Once again strange morning glimpses of the hard working modern Finland: busy, tired people on their way to work, to school. I always aim to look at our Western post-industrial civilization, any civilization, like an anthropologist would: there have been a myriad ways to live and there will be a myriad more to come. This, our current way, is just one them, and so, very, very odd, very exceptional. I look at the cars, the buildings, the street advertisements, clothes, TV programmes, and can often reach a state of pure wonder – how strange, how inexplicable that we should have arrived to this particular constellation. And how ephemeral it will turn out to be: one day, historically not a very long time from now, we will be one with Niniveh and Tyre.
There have been so many before us, strong beliefs, deep structures, self-evident truths now completely forgotten. On many levels this has already happened to my grandparents’ and my parents’ generations: the deeply rural, agricultural Ostrobothnia vanishing during their lifetimes, so rapidly replaced by the post-industrial, high-tech commercial society. In our village in January 1918 at a pietist prayer meeting was the local White Civil Guard established, very eager to fight against the Finnish Reds and Russian revolutionaries. I can just about imagine that mental and spiritual world: the sounds and smells of it, the pitch dark winter nights, horses and sledges, the burning and self-confident faith, that strange rural civilization, so permanent seeming – now one with Niniveh and Tyre.
6 comments:
Isn't it strange how totally societies change? Finland is such a prime example of a very quick change. It's so hard for me to comprehend how my grandparents thought when they were young about almost anything since their world was so different. My grandparents were all born after the 1918 Civil War, so it was actually their parents who faced society disintegrating right in front of them. Yet it must have been an exciting ride for anyone who made it from the early part to the late part of the 20th Century.

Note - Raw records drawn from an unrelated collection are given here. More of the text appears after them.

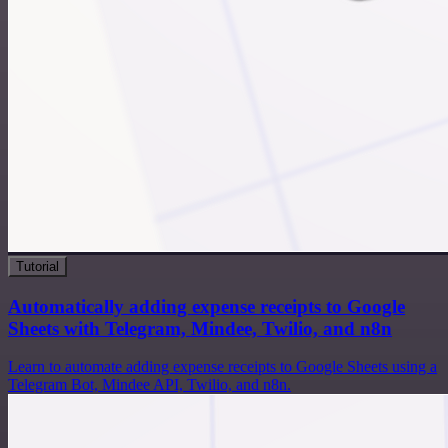
Tutorial
Automatically adding expense receipts to Google
Sheets with Telegram, Mindee, Twilio, and n8n
Learn to automate adding expense receipts to Google Sheets using a
Telegram Bot, Mindee API, Twilio, and n8n.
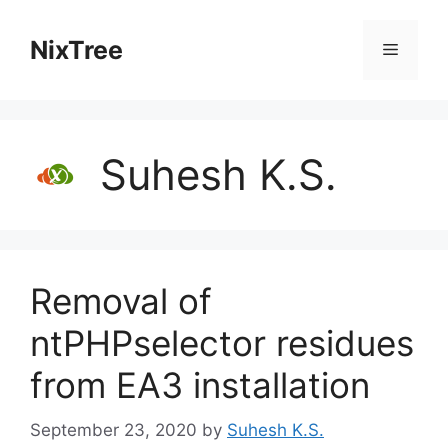
Skip
to
NixTree
Menu
content
Suhesh K.S.
Removal of
ntPHPselector residues
from EA3 installation
September 23, 2020
by
Suhesh K.S.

I sense also the feeling that when I look out of the bus window or stroll down the city streets, that all of this is soon to be documented in a museum as something reminiscing from a long-gone era. It's like walking at Sofiankatu and looking at the pre-1917 trilingual street signs, a place that used to be real but exists now on display for us who came after them. Somebody after us (if we're lucky, including ourselves at a later date) will see pictures and exhibits about our way of life and sigh, how was that ever possible.
My feelings exactly: one day people will wonder about this way of life and see it as something totally dead and gone. And we still take ourselves, our passing concerns so deadly seriously. It is also very true that Finland has changed very rapidly - probably the quickest transition of any Western society, in many areas passing directly from agriculture to the service industry. And so much changed along with that vast transition. It must have been very strange for those that lived in the middle of all that tumult.
But isn't the vast transition still with us? It might be not so much bricks and mortar type but on a ideological level and the most of all on a economical. For better or worse, we hardly resemble even ourselves, as a thinking spieces, just some 30 yrs. ago.
In order to really succeed, one must be able not to see ones surroundings in this kind of temporary light. This is, ofcourse, a denial of the fact but it is also the only way, for us, to remain serious in our daily pursuits in achieving those goals that have been deemed, at that particular moment in time, to be important. Naturally, somebody looking back a couple of decades later, might summarize it with a terse statement; much ado about nothing.
Well, but could it also be that when regonizing this ephemeral nature of our pursuits, we might be able to focus our efforts to more meaningful things? This feverish activity might not be wholly beneficial. It is very hard, ever, to think of alternatives for the actual occurrences but I think it might be the key to all meaningful progress. But you are right of course: the great transformation goes on.
It would be so interesting to know; how many people are and have been channeling this recognition, as you rightfully suggested, to more meaningful things and how many might have and still are defeated by it?
That's quite the eternal question: I - quite cloudily - think that awareness is or could be a route towards more rational control. In many ways our society is not aware at all: we have all this feverish activity directed towards immediate self-interest channeled by the accidental, ever-changing structures of history. If we would be aware of this nature of things, would we not act otherwise, more wisely?